== TASK DESCRIPTION ==
Exactly the lines from the start of the data through the line containing "The image size is (1102, 2576)." should be output, with both ends kept and nothing added.

(DATA EXCERPTS begins)

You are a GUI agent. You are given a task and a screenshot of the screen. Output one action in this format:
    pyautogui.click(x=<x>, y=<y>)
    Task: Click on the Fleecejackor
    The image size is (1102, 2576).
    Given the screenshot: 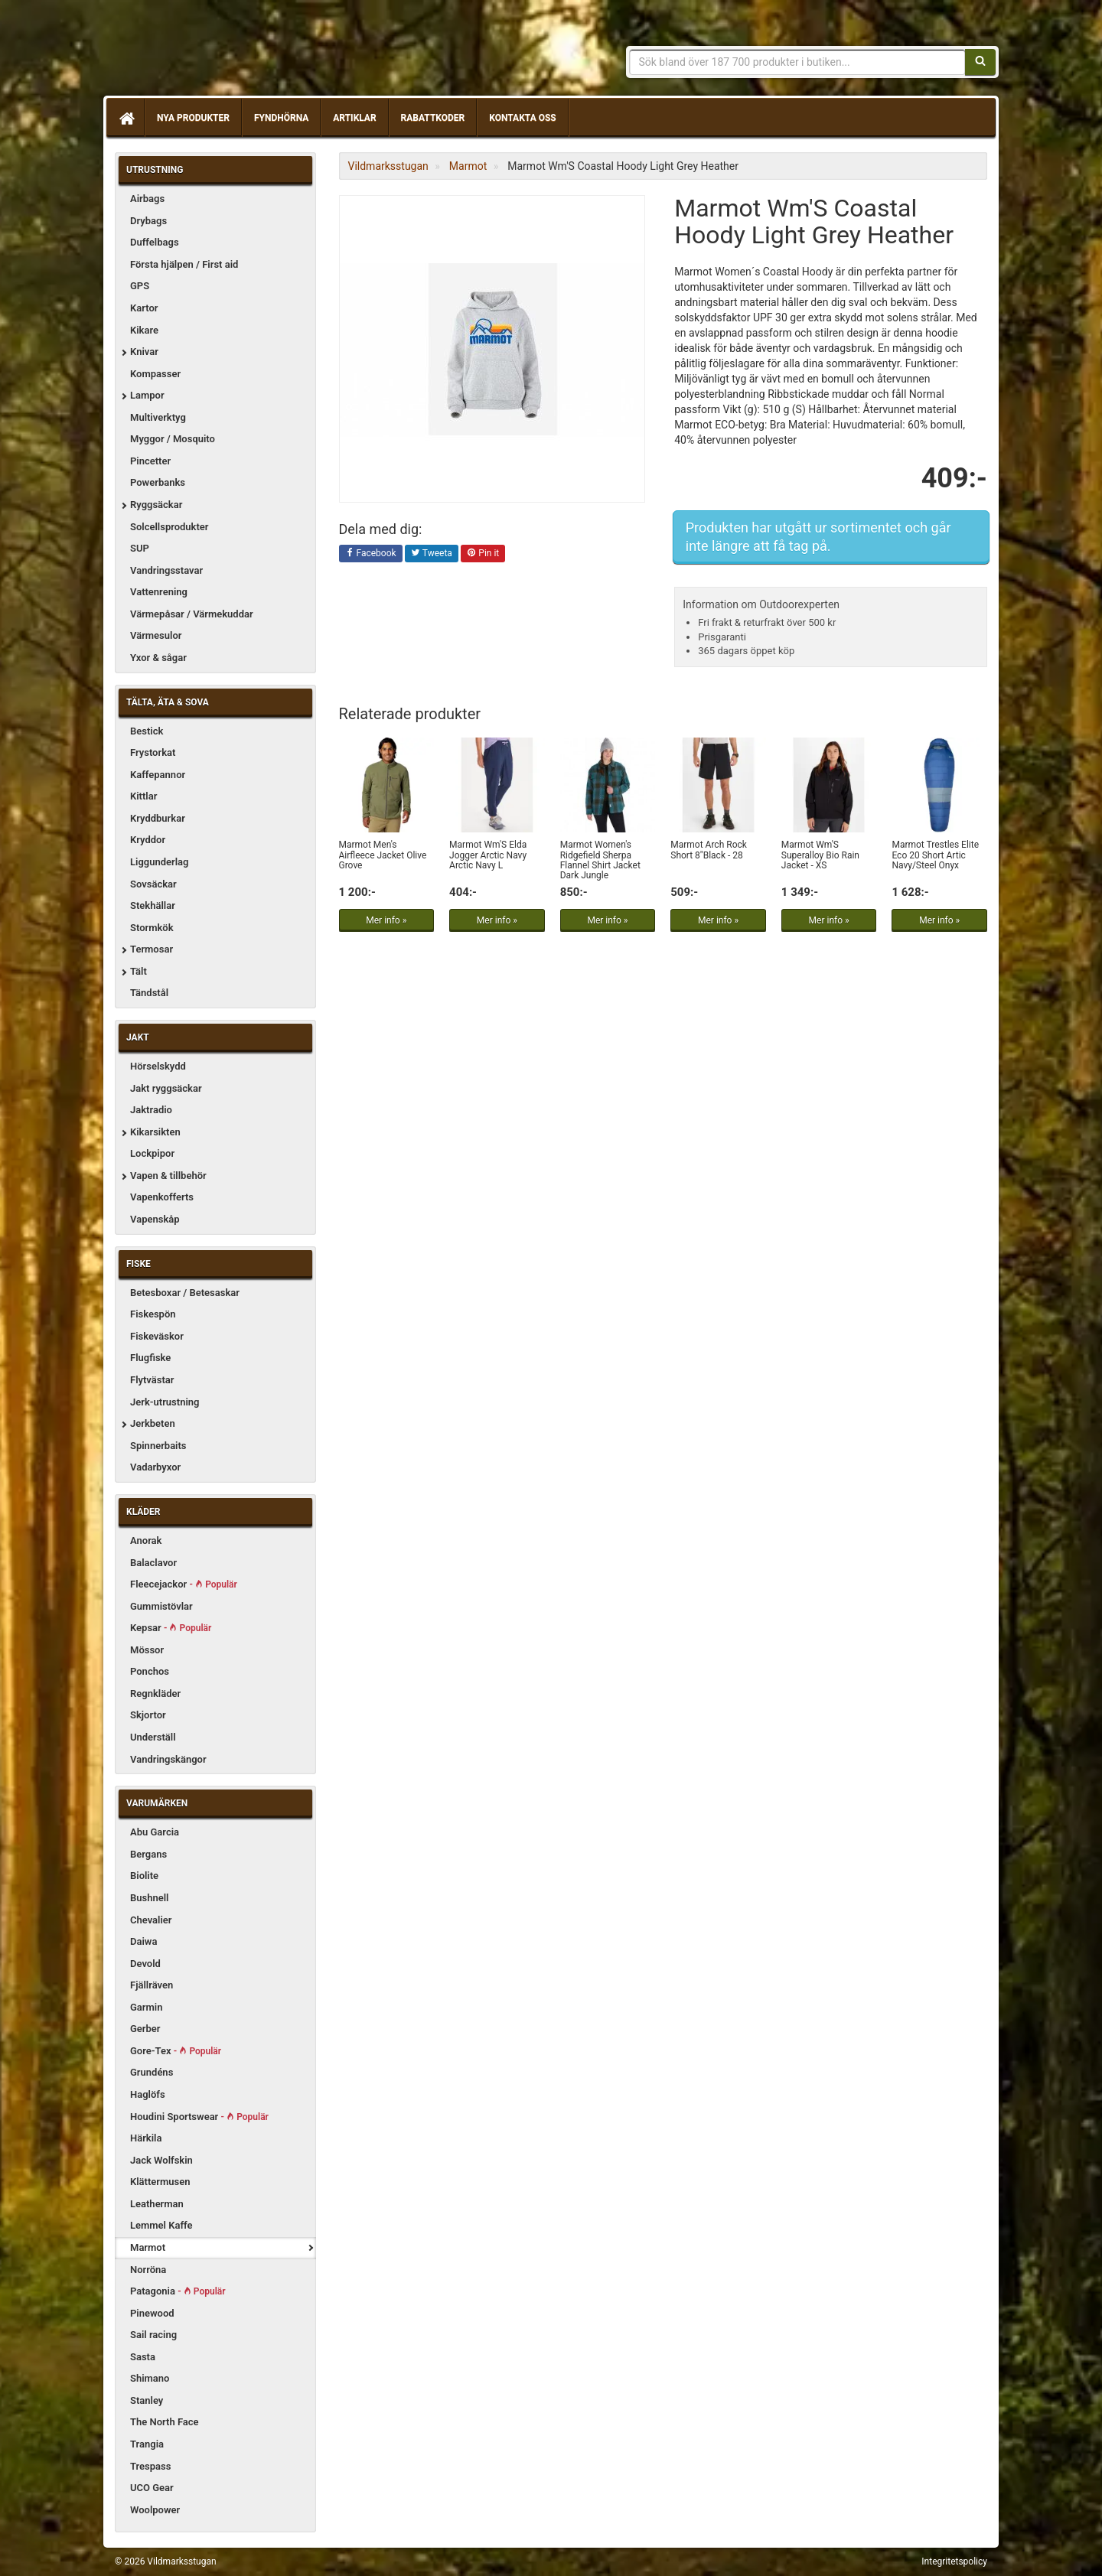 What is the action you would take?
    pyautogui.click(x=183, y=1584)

(DATA EXCERPTS ends)

== TASK ANSWER ==
You are a GUI agent. You are given a task and a screenshot of the screen. Output one action in this format:
    pyautogui.click(x=<x>, y=<y>)
    Task: Click on the Fleecejackor
    The image size is (1102, 2576).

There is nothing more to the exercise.